*DATA EXTRACT*.

*****

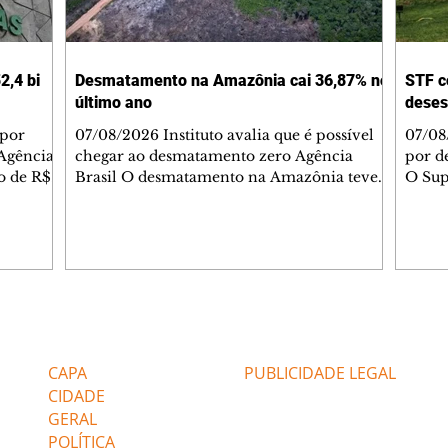
2,4 bi
Desmatamento na Amazônia cai 36,87% no
STF c
último ano
deses
 por
07/08/2026 Instituto avalia que é possível
07/08
Agência
chegar ao desmatamento zero Agência
por d
do de R$
Brasil O desmatamento na Amazônia teve
O Sup
segundo
queda de 36,87% entre agosto de 2025 e
começ
julho de 2026. Foram 2.874,38 km² de área
que va
2025.
sob alerta. É o menor valor desde 2016,
suspe
quando iniciou a série histórica. Na
Compa
medição do período anterior, a área sob
Comun
por
alerta na região foi de 4.495 km². O
anális
atingiu
tamanho da área sob alerta é 55,6% inferior
agosto
Editorias
Editais Certificados
tor de
à média dos últimos dez ciclos, ou seja, de
de In
1%; e
2015/2016 a 2025/2026. Os dados do
CAPA
PUBLICIDADE LEGAL
CIDADE
GERAL
POLÍTICA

*****

Once the pictures are dropped, please print every remaining line of the material verbatim.

2,4 bi
Desmatamento na Amazônia cai 36,87% no
STF c
último ano
deses
 por
07/08/2026 Instituto avalia que é possível
07/08
Agência
chegar ao desmatamento zero Agência
por d
do de R$
Brasil O desmatamento na Amazônia teve
O Sup
segundo
queda de 36,87% entre agosto de 2025 e
começ
julho de 2026. Foram 2.874,38 km² de área
que va
2025.
sob alerta. É o menor valor desde 2016,
suspe
quando iniciou a série histórica. Na
Compa
medição do período anterior, a área sob
Comun
por
alerta na região foi de 4.495 km². O
anális
atingiu
tamanho da área sob alerta é 55,6% inferior
agosto
Editorias
Editais Certificados
tor de
à média dos últimos dez ciclos, ou seja, de
de In
1%; e
2015/2016 a 2025/2026. Os dados do
CAPA
PUBLICIDADE LEGAL
CIDADE
GERAL
POLÍTICA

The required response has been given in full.